▶ **TASK PROMPT**
What you write must match the records exactly, except for the images, which are left out.

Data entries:
----------
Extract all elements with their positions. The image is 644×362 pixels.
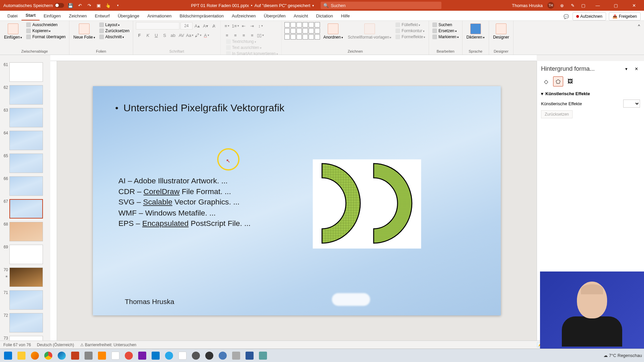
tab-dictation[interactable]: Dictation [312, 11, 337, 20]
telegram-icon[interactable] [163, 350, 175, 361]
thumb-61[interactable] [9, 62, 43, 82]
slide-counter[interactable]: Folie 67 von 76 [3, 343, 31, 347]
fill-tab-icon[interactable]: ◇ [541, 76, 551, 86]
thumb-63[interactable] [9, 108, 43, 127]
format-painter-button[interactable]: Format übertragen [25, 34, 66, 40]
freigeben-button[interactable]: 📤Freigeben [609, 12, 641, 20]
pane-close-icon[interactable]: ✕ [633, 65, 640, 72]
firefox-icon[interactable] [29, 350, 41, 361]
accessibility-status[interactable]: ⚠ Barrierefreiheit: Untersuchen [80, 343, 137, 347]
coming-soon-icon[interactable]: ⊕ [559, 2, 565, 8]
tab-start[interactable]: Start [21, 11, 40, 20]
shapes-gallery[interactable] [284, 22, 320, 40]
filename[interactable]: PPT 01 Roter Faden 001.pptx • Auf "diese… [191, 3, 314, 8]
vector-comparison-image[interactable] [313, 160, 421, 249]
slide-thumbnails[interactable]: 61 62 63 64 65 66 67 68 69 70★ 71 72 73 … [0, 61, 50, 341]
highlight-icon[interactable]: 🖍 [195, 32, 202, 39]
search-input[interactable] [331, 3, 439, 8]
effects-button[interactable]: Formeffekte [395, 34, 426, 40]
case-icon[interactable]: Aa [186, 32, 194, 39]
quickstyles-button[interactable]: Schnellformat-vorlagen [346, 22, 393, 41]
reset-effect-button[interactable]: Zurücksetzen [541, 110, 573, 118]
window-icon[interactable]: ▢ [580, 2, 586, 8]
effect-select[interactable] [623, 100, 640, 108]
user-avatar[interactable]: TH [547, 2, 554, 9]
language-status[interactable]: Deutsch (Österreich) [37, 343, 74, 347]
text-direction-button[interactable]: Textrichtung [225, 39, 279, 44]
slide-footer[interactable]: Thomas Hruska [125, 298, 174, 306]
new-slide-button[interactable]: Neue Folie [72, 22, 97, 41]
search-box[interactable]: 🔍 [321, 2, 441, 9]
maximize-button[interactable]: ▢ [609, 0, 623, 11]
thumb-69[interactable] [9, 245, 43, 264]
ruler-vertical[interactable] [50, 61, 57, 341]
clear-format-icon[interactable]: A̷ [210, 22, 218, 29]
outline-button[interactable]: Formkontur [395, 28, 426, 34]
save-icon[interactable]: 💾 [67, 2, 73, 8]
thumb-70[interactable]: ★ [9, 267, 43, 287]
thumb-64[interactable] [9, 131, 43, 150]
text-align-button[interactable]: Text ausrichten [225, 45, 279, 50]
app-icon-1[interactable] [83, 350, 95, 361]
shadow-icon[interactable]: ab [169, 32, 177, 39]
justify-icon[interactable]: ≡ [249, 32, 256, 39]
fill-button[interactable]: Fülleffekt [395, 22, 426, 27]
font-name-input[interactable] [136, 22, 179, 29]
comments-icon[interactable]: 💬 [562, 13, 570, 20]
paste-button[interactable]: Einfügen [3, 22, 23, 41]
app-icon-7[interactable] [217, 350, 229, 361]
aufzeichnen-button[interactable]: Aufzeichnen [573, 12, 606, 20]
chrome-icon[interactable] [42, 350, 54, 361]
thumb-67[interactable] [9, 199, 43, 219]
tab-ueberpruefen[interactable]: Überprüfen [260, 11, 290, 20]
slide-canvas[interactable]: • Unterschied Pixelgrafik Vektorgrafik ↖… [57, 61, 537, 341]
font-color-icon[interactable]: A [203, 32, 210, 39]
layout-button[interactable]: Layout [99, 22, 130, 27]
app-icon-3[interactable] [123, 350, 135, 361]
font-size-input[interactable] [180, 22, 193, 29]
ruler-horizontal[interactable] [50, 55, 537, 61]
present-icon[interactable]: ▣ [96, 2, 102, 8]
bold-icon[interactable]: F [136, 32, 143, 39]
slide-title[interactable]: • Unterschied Pixelgrafik Vektorgrafik [115, 102, 284, 114]
spacing-icon[interactable]: AV [178, 32, 185, 39]
tab-aufzeichnen[interactable]: Aufzeichnen [228, 11, 260, 20]
pane-options-icon[interactable]: ▾ [623, 65, 630, 72]
designer-button[interactable]: Designer [492, 22, 511, 41]
align-center-icon[interactable]: ≡ [232, 32, 239, 39]
app-icon-4[interactable] [176, 350, 189, 361]
cut-button[interactable]: Ausschneiden [25, 22, 66, 27]
dictate-button[interactable]: Diktieren [465, 22, 486, 41]
effects-tab-icon[interactable]: ⬠ [553, 76, 563, 86]
app-icon-2[interactable] [109, 350, 121, 361]
decrease-font-icon[interactable]: A▾ [202, 22, 209, 29]
start-button[interactable] [2, 350, 14, 361]
italic-icon[interactable]: K [144, 32, 152, 39]
app-icon-6[interactable] [203, 350, 215, 361]
find-button[interactable]: Suchen [432, 22, 459, 27]
underline-icon[interactable]: U [153, 32, 160, 39]
numbering-icon[interactable]: 1≡ [232, 22, 239, 29]
tab-animationen[interactable]: Animationen [143, 11, 175, 20]
columns-icon[interactable]: ▯▯ [257, 32, 264, 39]
indent-icon[interactable]: ⇥ [249, 22, 256, 29]
tab-ansicht[interactable]: Ansicht [290, 11, 312, 20]
user-name[interactable]: Thomas Hruska [512, 3, 543, 8]
vlc-icon[interactable] [96, 350, 108, 361]
arrange-button[interactable]: Anordnen [322, 22, 344, 41]
minimize-button[interactable]: — [591, 0, 604, 11]
autosave-toggle[interactable]: Automatisches Speichern [3, 3, 64, 8]
thumb-73[interactable] [9, 336, 43, 341]
reset-button[interactable]: Zurücksetzen [99, 28, 130, 34]
align-left-icon[interactable]: ≡ [223, 32, 231, 39]
undo-icon[interactable]: ↶ [77, 2, 83, 8]
tab-uebergaenge[interactable]: Übergänge [114, 11, 143, 20]
thumb-68[interactable] [9, 222, 43, 241]
app-icon-8[interactable] [230, 350, 242, 361]
replace-button[interactable]: Ersetzen [432, 28, 459, 34]
copy-button[interactable]: Kopieren [25, 28, 66, 34]
close-button[interactable]: ✕ [627, 0, 641, 11]
redo-icon[interactable]: ↷ [86, 2, 92, 8]
thumb-66[interactable] [9, 176, 43, 196]
word-icon[interactable] [244, 350, 256, 361]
----------
▶ **YOUR RESPONSE**
Extract all elements with their positions. The image is 644×362 pixels.
tab-dictation[interactable]: Dictation [312, 11, 337, 20]
telegram-icon[interactable] [163, 350, 175, 361]
thumb-61[interactable] [9, 62, 43, 82]
slide-counter[interactable]: Folie 67 von 76 [3, 343, 31, 347]
fill-tab-icon[interactable]: ◇ [541, 76, 551, 86]
thumb-63[interactable] [9, 108, 43, 127]
format-painter-button[interactable]: Format übertragen [25, 34, 66, 40]
freigeben-button[interactable]: 📤Freigeben [609, 12, 641, 20]
pane-close-icon[interactable]: ✕ [633, 65, 640, 72]
firefox-icon[interactable] [29, 350, 41, 361]
accessibility-status[interactable]: ⚠ Barrierefreiheit: Untersuchen [80, 343, 137, 347]
coming-soon-icon[interactable]: ⊕ [559, 2, 565, 8]
tab-start[interactable]: Start [21, 11, 40, 20]
shapes-gallery[interactable] [284, 22, 320, 40]
filename[interactable]: PPT 01 Roter Faden 001.pptx • Auf "diese… [191, 3, 314, 8]
vector-comparison-image[interactable] [313, 160, 421, 249]
slide-thumbnails[interactable]: 61 62 63 64 65 66 67 68 69 70★ 71 72 73 … [0, 61, 50, 341]
highlight-icon[interactable]: 🖍 [195, 32, 202, 39]
search-input[interactable] [331, 3, 439, 8]
effects-button[interactable]: Formeffekte [395, 34, 426, 40]
case-icon[interactable]: Aa [186, 32, 194, 39]
quickstyles-button[interactable]: Schnellformat-vorlagen [346, 22, 393, 41]
reset-effect-button[interactable]: Zurücksetzen [541, 110, 573, 118]
window-icon[interactable]: ▢ [580, 2, 586, 8]
effect-select[interactable] [623, 100, 640, 108]
user-avatar[interactable]: TH [547, 2, 554, 9]
language-status[interactable]: Deutsch (Österreich) [37, 343, 74, 347]
text-direction-button[interactable]: Textrichtung [225, 39, 279, 44]
slide-footer[interactable]: Thomas Hruska [125, 298, 174, 306]
new-slide-button[interactable]: Neue Folie [72, 22, 97, 41]
search-box[interactable]: 🔍 [321, 2, 441, 9]
maximize-button[interactable]: ▢ [609, 0, 623, 11]
thumb-69[interactable] [9, 245, 43, 264]
ruler-vertical[interactable] [50, 61, 57, 341]
clear-format-icon[interactable]: A̷ [210, 22, 218, 29]
outline-button[interactable]: Formkontur [395, 28, 426, 34]
save-icon[interactable]: 💾 [67, 2, 73, 8]
thumb-70[interactable]: ★ [9, 267, 43, 287]
thumb-64[interactable] [9, 131, 43, 150]
text-align-button[interactable]: Text ausrichten [225, 45, 279, 50]
app-icon-1[interactable] [83, 350, 95, 361]
shadow-icon[interactable]: ab [169, 32, 177, 39]
justify-icon[interactable]: ≡ [249, 32, 256, 39]
fill-button[interactable]: Fülleffekt [395, 22, 426, 27]
font-name-input[interactable] [136, 22, 179, 29]
comments-icon[interactable]: 💬 [562, 13, 570, 20]
paste-button[interactable]: Einfügen [3, 22, 23, 41]
app-icon-7[interactable] [217, 350, 229, 361]
aufzeichnen-button[interactable]: Aufzeichnen [573, 12, 606, 20]
chrome-icon[interactable] [42, 350, 54, 361]
thumb-67[interactable] [9, 199, 43, 219]
tab-ueberpruefen[interactable]: Überprüfen [260, 11, 290, 20]
slide-canvas[interactable]: • Unterschied Pixelgrafik Vektorgrafik ↖… [57, 61, 537, 341]
font-color-icon[interactable]: A [203, 32, 210, 39]
layout-button[interactable]: Layout [99, 22, 130, 27]
app-icon-3[interactable] [123, 350, 135, 361]
font-size-input[interactable] [180, 22, 193, 29]
ruler-horizontal[interactable] [50, 55, 537, 61]
present-icon[interactable]: ▣ [96, 2, 102, 8]
bold-icon[interactable]: F [136, 32, 143, 39]
slide-title[interactable]: • Unterschied Pixelgrafik Vektorgrafik [115, 102, 284, 114]
spacing-icon[interactable]: AV [178, 32, 185, 39]
tab-aufzeichnen[interactable]: Aufzeichnen [228, 11, 260, 20]
pane-options-icon[interactable]: ▾ [623, 65, 630, 72]
designer-button[interactable]: Designer [492, 22, 511, 41]
align-center-icon[interactable]: ≡ [232, 32, 239, 39]
app-icon-4[interactable] [176, 350, 189, 361]
cut-button[interactable]: Ausschneiden [25, 22, 66, 27]
dictate-button[interactable]: Diktieren [465, 22, 486, 41]
effects-tab-icon[interactable]: ⬠ [553, 76, 563, 86]
app-icon-2[interactable] [109, 350, 121, 361]
decrease-font-icon[interactable]: A▾ [202, 22, 209, 29]
start-button[interactable] [2, 350, 14, 361]
italic-icon[interactable]: K [144, 32, 152, 39]
app-icon-6[interactable] [203, 350, 215, 361]
find-button[interactable]: Suchen [432, 22, 459, 27]
underline-icon[interactable]: U [153, 32, 160, 39]
numbering-icon[interactable]: 1≡ [232, 22, 239, 29]
tab-animationen[interactable]: Animationen [143, 11, 175, 20]
columns-icon[interactable]: ▯▯ [257, 32, 264, 39]
indent-icon[interactable]: ⇥ [249, 22, 256, 29]
tab-ansicht[interactable]: Ansicht [290, 11, 312, 20]
user-name[interactable]: Thomas Hruska [512, 3, 543, 8]
vlc-icon[interactable] [96, 350, 108, 361]
arrange-button[interactable]: Anordnen [322, 22, 344, 41]
minimize-button[interactable]: — [591, 0, 604, 11]
autosave-toggle[interactable]: Automatisches Speichern [3, 3, 64, 8]
thumb-73[interactable] [9, 336, 43, 341]
reset-button[interactable]: Zurücksetzen [99, 28, 130, 34]
align-left-icon[interactable]: ≡ [223, 32, 231, 39]
undo-icon[interactable]: ↶ [77, 2, 83, 8]
tab-uebergaenge[interactable]: Übergänge [114, 11, 143, 20]
thumb-68[interactable] [9, 222, 43, 241]
app-icon-8[interactable] [230, 350, 242, 361]
replace-button[interactable]: Ersetzen [432, 28, 459, 34]
copy-button[interactable]: Kopieren [25, 28, 66, 34]
close-button[interactable]: ✕ [627, 0, 641, 11]
redo-icon[interactable]: ↷ [86, 2, 92, 8]
thumb-66[interactable] [9, 176, 43, 196]
word-icon[interactable] [244, 350, 256, 361]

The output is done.